19 Bauparzellen in Straßkirchen-Nord

Im Ökodorf Erlenweide in Straßkirchen im Landkreis Passau kann man genau so wohnen. Initiatoren des Projekts waren der Baubiologe Heinz Hofbauer und der Umweltingenieur und Schadstoffexperte Volkmar Hintze. Für die 19 Bauparzellen des geplanten zweiten Abschnitts des Baugebiets Straßkirchen-Nord trugen sie ihre Idee an die Gemeinde heran. Und stießen auf offene Ohren. Allerdings: Die Erschließung sollten sie vorfinanzieren. Das war nicht einfach, gelang aber schließlich mit Vorschüssen der ersten Interessenten und privaten Darlehensgebern. Spatenstich für die Erschließung war im April 2012.

unbebaute und bebaute Grundstücke im Ökodorf Erlenweide

Noch sind die Arbeiten im Gang: Im Herbst 2016 sollen aber alle Häuser fertig gestellt und bezogen sein. Foto: Karin Polz

Heute ist Leben im Ökodorf – an manchen Stellen wird gerade gebaut, andere Bewohner haben es sich schon lange gemütlich gemacht und leben im fertigen Haus mit hübsch angelegten Garten. Es gibt junge Familien, ältere Ehepaare und Häuser, in denen gleich vier Generationen einer Familie wohnen. Alle haben sich einverstanden erklärt, sich an bestimmte Vorgaben zu halten. Diese betreffen zum Beispiel das Parken: Alle Autos werden außerhalb des Dorfes geparkt. Die Garagen und Stellplätze finden sich gesammelt an den verschiedenen Enden der Siedlung, auch für Besucher. Auf den Grundstücken selbst können keine Parkmöglichkeiten errichtet werden. Zum Ein- und Ausladen darf natürlich jeder Ökodorf-Bewohner bis an die Haustür fahren.

Nachhaltige Baustoffe sind verpflichtend

Damit das Ökodorf seinen Namen wirklich verdient, mussten alle Grundstückskäufer sich vertraglich verpflichten, mit nachhaltigen Materialien zu bauen. Holz und Ziegel sind möglich, allerdings keine Wärmedämmverbundsysteme und auch keine Kunststofffenster. Ein gemeinsames Wärmenetz ließ sich nicht umsetzen, nun nutzen viele Häuser Solarenergie. Elektrosmog soll möglichst vermieden werden, darum haben die Anwohner kein WLAN oder schnurlose Telefone. Baubiologen helfen den Bauwilligen, diese Dinge ohne Komfortverlust entsprechend zu planen. Man merkt den Unterschied, in der Luft, beim Schlafen, bestätigen die Anwohner.

Dorfplatz des Ökodorfs Erlenweide mit Dorfbank.

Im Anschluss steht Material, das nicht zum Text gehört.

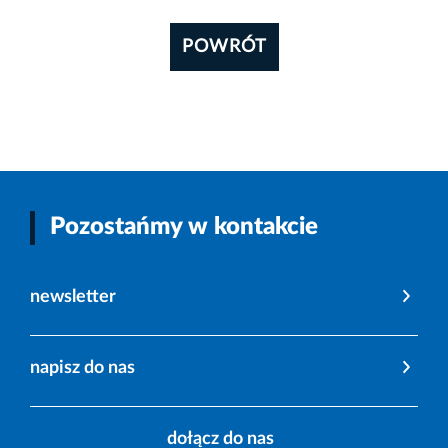
POWRÓT
Pozostańmy w kontakcie
newsletter
napisz do nas
dołącz do nas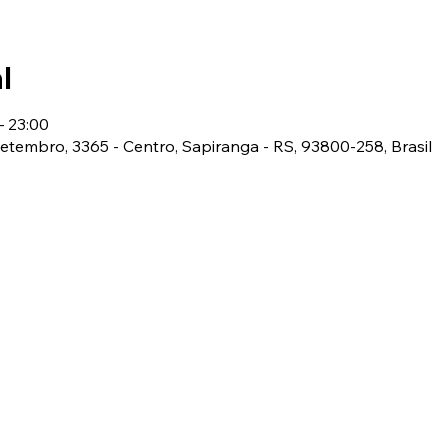
l
– 23:00
 Setembro, 3365 - Centro, Sapiranga - RS, 93800-258, Brasil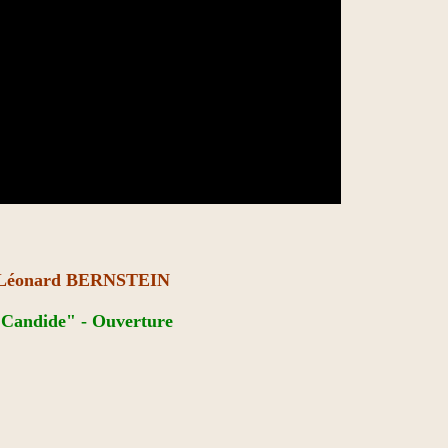
Léonard BERNSTEIN
Candide" - Ouverture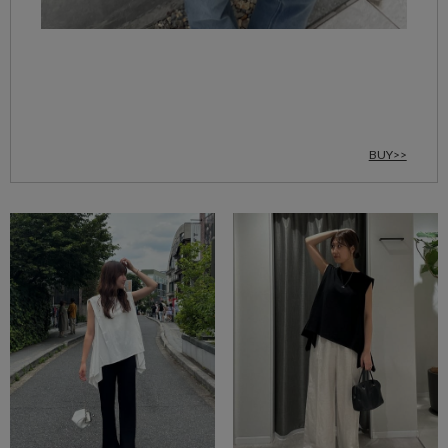
BUY>>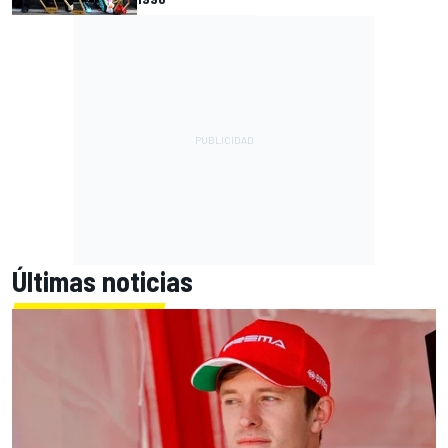
Últimas noticias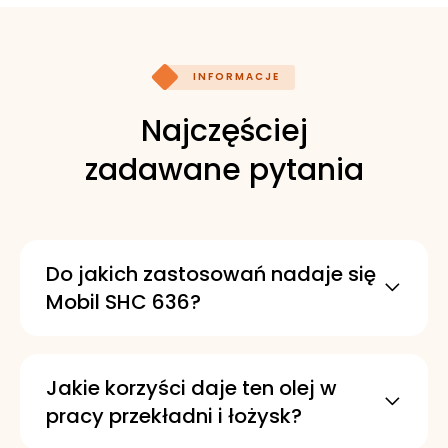
INFORMACJE
Najczęściej
zadawane pytania
Do jakich zastosowań nadaje się
Mobil SHC 636?
Mobil SHC 636 należy do serii Mobil SHC
600 przeznaczonej do przekładni i
łożysk. Sprawdza się w szerokim
Jakie korzyści daje ten olej w
zakresie urządzeń, także w
pracy przekładni i łożysk?
wymagających zastosowaniach w
Został zaprojektowany, aby zapewniać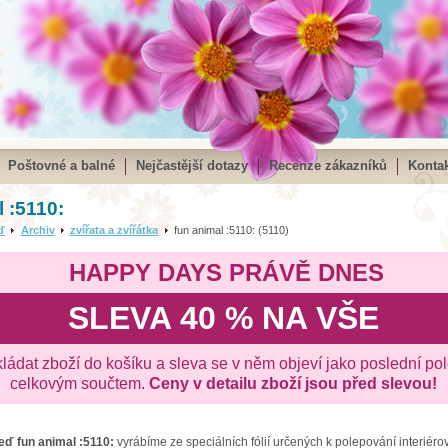
Poštovné a balné
Nejčastější dotazy
Recenze zákazníků
Kontak
 :5110:
ď
Archiv
zvířata a zvířátka
fun animal :5110: (5110)
HAPPY DAYS PRÁVĚ DNES
SLEVA 40 % NA VŠE
kládat zboží do košíku a sleva se v něm objeví jako poslední po
celkovým součtem.
Ceny v detailu zboží jsou před slevou!
zeď
fun animal :5110:
vyrábíme ze speciálních fólií určených k polepování interiéro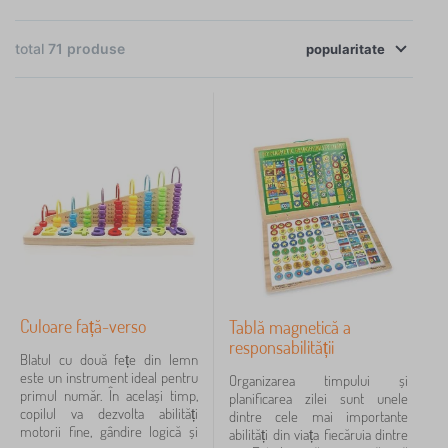
viitorii școlari, puteți paria pe siguranță și calitate
×
FILTRARE
alături de noi.
total
71
produse
popularitate
Vârsta copilului
pentru prescolarii
8
pentru elevi
7
de la 3 ani
1
Îndemânare
Culoare față-verso
Tablă magnetică a
matematică (numărând)
8
responsabilității
Blatul cu două fețe din lemn
aptitudini motorii
7
este un instrument ideal pentru
Organizarea timpului și
primul număr. În același timp,
planificarea zilei sunt unele
copilul va dezvolta abilități
logică
7
dintre cele mai importante
motorii fine, gândire logică și
abilități din viața fiecăruia dintre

Die Bank am Dorfplatz ist zugleich ein Symbol dafür, dass nicht nur ökologische Gedanken, sondern auch das Gemeinschaftsgefühl in dem Vorzeigeprojekt gepflegt werden. Foto: Karin Polz

Neben der ökologischen Ausrichtung sollte auch die Bereitschaft da sein, sich in die Gemeinschaft einzubringen. Dafür gibt es zum Beispiel ein Dorf-Bankerl, auch ein Gemeinschaftsgarten und ein Gemeinschaftshaus standen von Anfang an auf der Wunschliste der Initiatoren. „Das Ökodorf arbeitet den ursprünglichen Charakter des Wohnens wieder heraus, diesen dörflichen Charakter, den sozialen Zusammenhalt“, lobt Salzwegs Bürgermeister Josef Putz. Offenbar hatten aber gerade am Anfang des Projekts vor allem Auswärtige Gefallen an der Idee gefunden: Aus München, aus Franken und noch weiter weg kamen Anfragen. Die Einheimischen haben erst später nachgezogen, jetzt siedeln sich auch Waldkirchener und Passauer in Straßkirchens Vorzeigesiedlung Nummer eins an, die mittlerweile komplett ist. Nur eine Eigentumswohnung ist derzeit noch frei.